Exercise inputs:
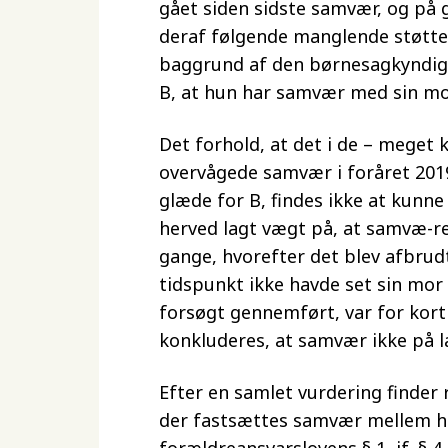
gået siden sidste samvær, og på
deraf følgende manglende støtte 
baggrund af den børnesagkyndiges
B, at hun har samvær med sin mo
Det forhold, at det i de – meget
overvågede samvær i foråret 2019,
glæde for B, findes ikke at kunne 
herved lagt vægt på, at samvæ-r
gange, hvorefter det blev afbrudt.
tidspunkt ikke havde set sin mor 
forsøgt gennemført, var for kort 
konkluderes, at samvær ikke på l
Efter en samlet vurdering finder r
der fastsættes samvær mellem he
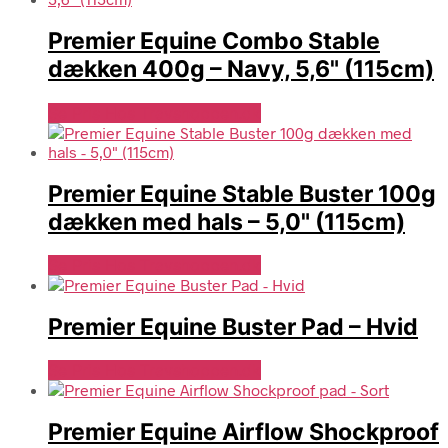
Premier Equine Combo Stable
dækken 400g – Navy, 5,6" (115cm)
Se Pris Hos Travshoppen.dk
Premier Equine Stable Buster 100g
dækken med hals – 5,0" (115cm)
Se Pris Hos Travshoppen.dk
Premier Equine Buster Pad – Hvid
Se Pris Hos Travshoppen.dk
Premier Equine Airflow Shockproof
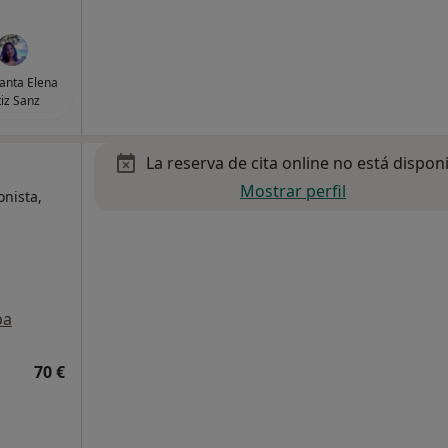
anta Elena
tiz Sanz
La reserva de cita online no está dispon
Mostrar perfil
onista,
pa
70 €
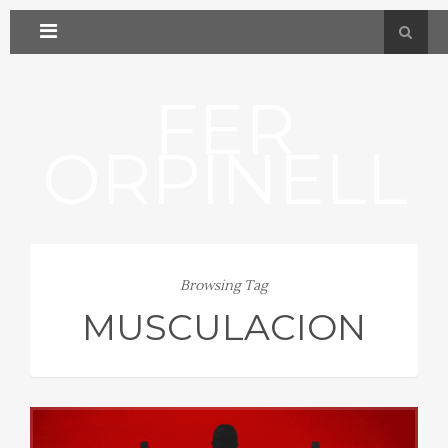
FER
ORPINELL
Browsing Tag
MUSCULACION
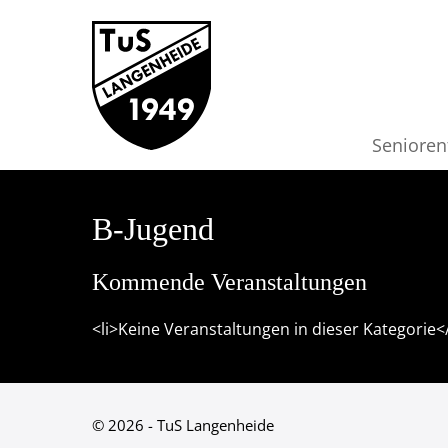
Senioren
B-Jugend
Kommende Veranstaltungen
<li>Keine Veranstaltungen in dieser Kategorie</
© 2026 - TuS Langenheide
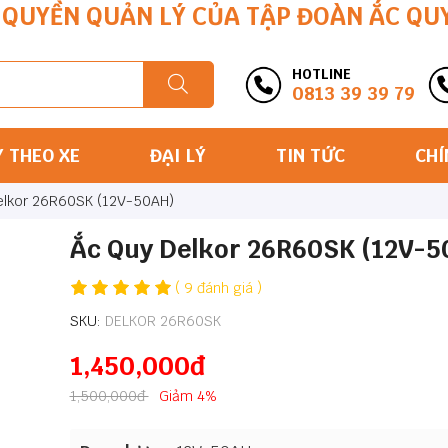
QUYỀN QUẢN LÝ CỦA TẬP ĐOÀN ẮC QU
HOTLINE
0813 39 39 79
Y THEO XE
ĐẠI LÝ
TIN TỨC
CHÍ
elkor 26R60SK (12V-50AH)
Ắc Quy Delkor 26R60SK (12V-5
( 9 đánh giá )
SKU:
DELKOR 26R60SK
1,450,000đ
1,500,000đ
Giảm 4%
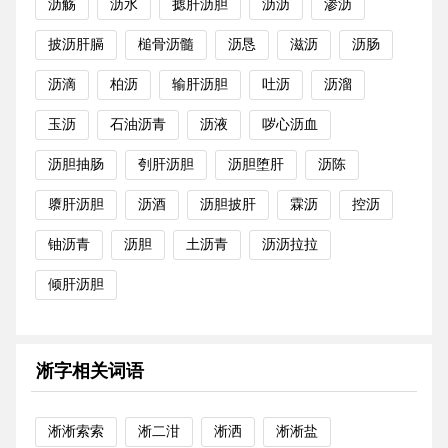
沥觞
沥水
摅肝沥胆
沥沥
渗沥
披沥肝膈
槌骨沥髓
沥恳
滋沥
沥肠
沥滴
柏沥
输肝沥胆
吐沥
沥溜
玉沥
石油沥青
沥液
哕心沥血
沥胆抽肠
刳肝沥胆
沥胆堕肝
沥陈
隳肝沥胆
沥酒
沥胆披肝
霖沥
控沥
铀沥青
沥胆
土沥青
沥沥拉拉
倾肝沥胆
淅字相关词语
淅淅索索
淅二泔
淅洒
淅淅盐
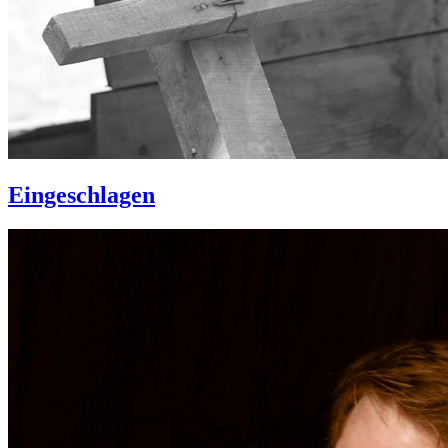
Eingeschlagen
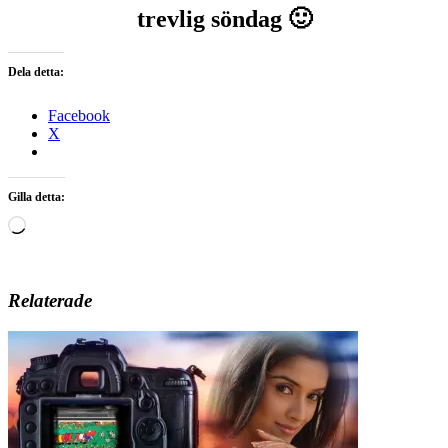
trevlig söndag 🙂
Dela detta:
Facebook
X
Gilla detta:
Laddar
in
…
Relaterade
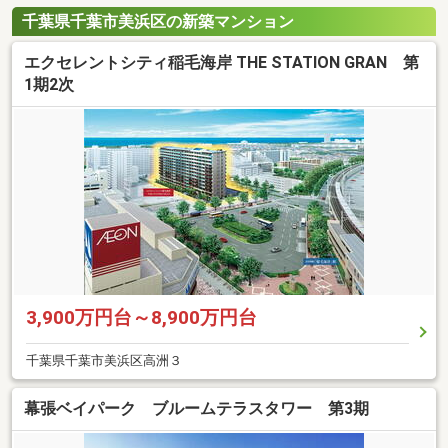
千葉県千葉市美浜区の新築マンション
エクセレントシティ稲毛海岸 THE STATION GRAN 第
1期2次
3,900万円台～8,900万円台
千葉県千葉市美浜区高洲３
幕張ベイパーク ブルームテラスタワー 第3期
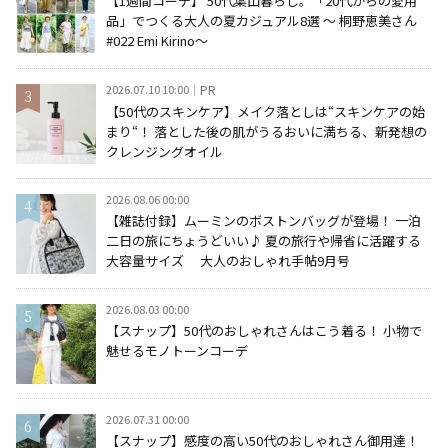
【1週間コーデ】 50代葉山暮らし。「20代からの愛用
品」でつくる大人の夏カジュアル8選 ～ 桐野恵美さん
#022 Emi Kirino～
2026.07.10 10:00
PR
【50代のスキンケア】メイク落としは“スキンケアの始
まり“！ 落とした後の肌がうるおいに満ちる、新発想の
クレンジングオイル
2026.08.06 00:00
【雑誌付録】ムーミンのボストンバッグが登場！ 一泊
二日の旅にちょうどいい♪ 夏の旅行や帰省に活躍する
大容量サイズ 大人のおしゃれ手帖9月号
2026.08.03 00:00
【スナップ】50代のおしゃれさんはこう着る！ 小物で
魅せるモノトーンコーデ
2026.07.31 00:00
【スナップ】感度の高い50代のおしゃれさん御用達！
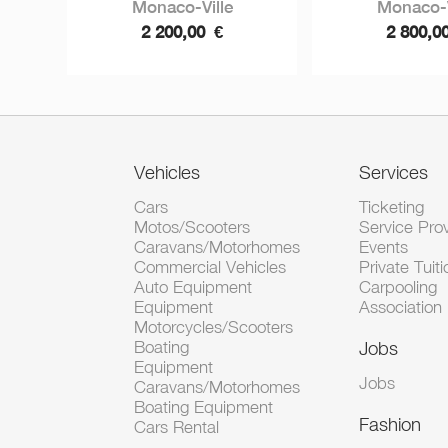
Monaco-Ville
Monaco-V
2 200,00
€
2 800,0
Vehicles
Services
Cars
Ticketing
Motos/Scooters
Service Pro
Caravans/Motorhomes
Events
Commercial Vehicles
Private Tuiti
Auto Equipment
Carpooling
Equipment
Association
Motorcycles/Scooters
Boating
Jobs
Equipment
Jobs
Caravans/Motorhomes
Boating Equipment
Fashion
Cars Rental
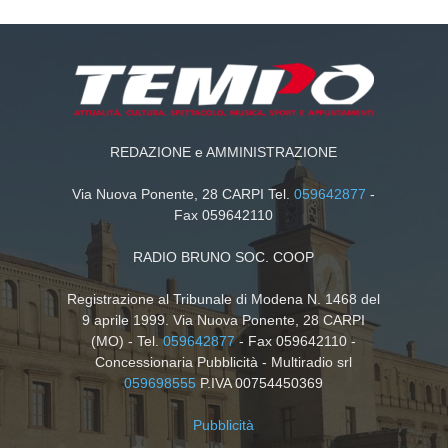
REDAZIONE e AMMINISTRAZIONE
Via Nuova Ponente, 28 CARPI Tel.
059642877
-
Fax 059642110
RADIO BRUNO SOC. COOP
Registrazione al Tribunale di Modena N. 1468 del
9 aprile 1999. Via Nuova Ponente, 28 CARPI
(MO) - Tel.
059642877
- Fax 059642110 -
Concessionaria Pubblicità - Multiradio srl
059698555
P.IVA 00754450369
Pubblicità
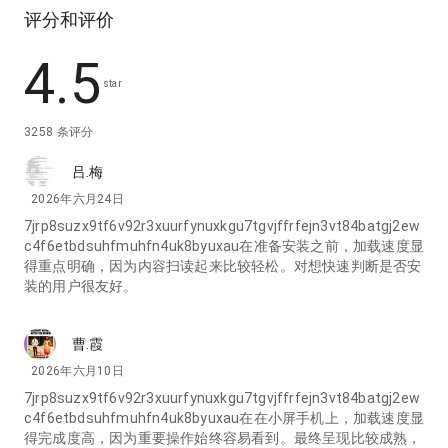
评分和评价
4.5
star
3258 条评分
吕.梅
2026年六月24日
7jrp8suzx9tf6v92r3xuurfynuxkgu7tgvjffrfejn3vt84batgj2ew
c4f6etbdsuhfmuhfn4uk8byuxau在准备安装之前，加载速度显
得重点明确，因为内容扫读起来比较轻松。对想快速判断是否安
装的用户很友好。
曹.霞
2026年六月10日
7jrp8suzx9tf6v92r3xuurfynuxkgu7tgvjffrfejn3vt84batgj2ew
c4f6etbdsuhfmuhfn4uk8byuxau在在小屏手机上，加载速度显
得完成度高，因为重要操作始终容易看到。最终呈现比较成熟，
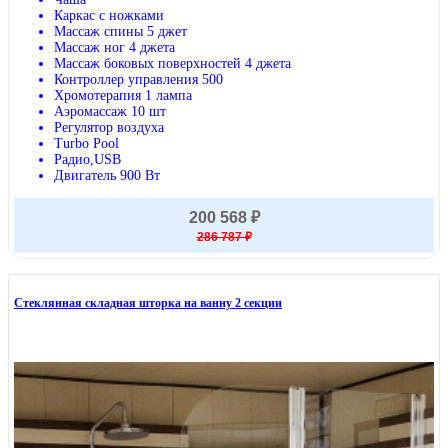
Каркас с ножками
Массаж спины 5 джет
Массаж ног 4 джета
Массаж боковых поверхностей 4 джета
Контроллер управления 500
Хромотерапия 1 лампа
Аэромассаж 10 шт
Регулятор воздуха
Turbo Pool
Радио,USB
Двигатель 900 Вт
200 568 ₽
286 787 ₽
Стеклянная складная шторка на ванну 2 секции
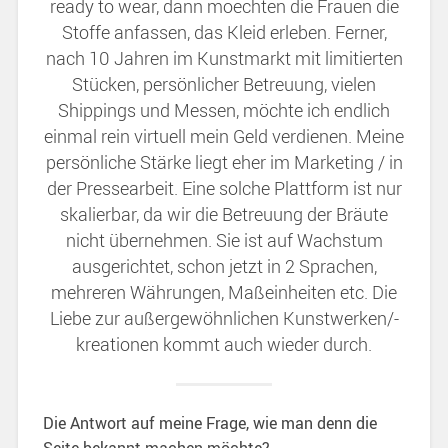
ready to wear, dann moechten die Frauen die
Stoffe anfassen, das Kleid erleben. Ferner,
nach 10 Jahren im Kunstmarkt mit limitierten
Stücken, persönlicher Betreuung, vielen
Shippings und Messen, möchte ich endlich
einmal rein virtuell mein Geld verdienen. Meine
persönliche Stärke liegt eher im Marketing / in
der Pressearbeit. Eine solche Plattform ist nur
skalierbar, da wir die Betreuung der Bräute
nicht übernehmen. Sie ist auf Wachstum
ausgerichtet, schon jetzt in 2 Sprachen,
mehreren Währungen, Maßeinheiten etc. Die
Liebe zur außergewöhnlichen Kunstwerken/-
kreationen kommt auch wieder durch.
Die Antwort auf meine Frage, wie man denn die
Seite bekannt machen möchte?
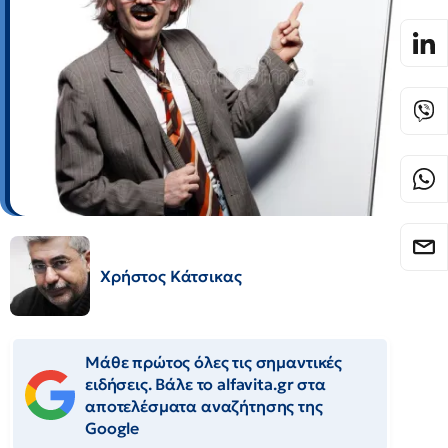
Χρήστος Κάτσικας
Μάθε πρώτος όλες τις σημαντικές
ειδήσεις. Βάλε το alfavita.gr στα
αποτελέσματα αναζήτησης της
Google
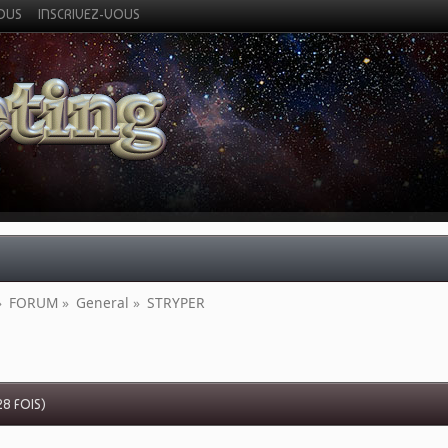
VOUS
INSCRIVEZ-VOUS
»
FORUM
»
General
»
STRYPER
8 FOIS)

What you have to do:
Using the material, count every line where the word "möchte" appears and give only the number.

Result:
2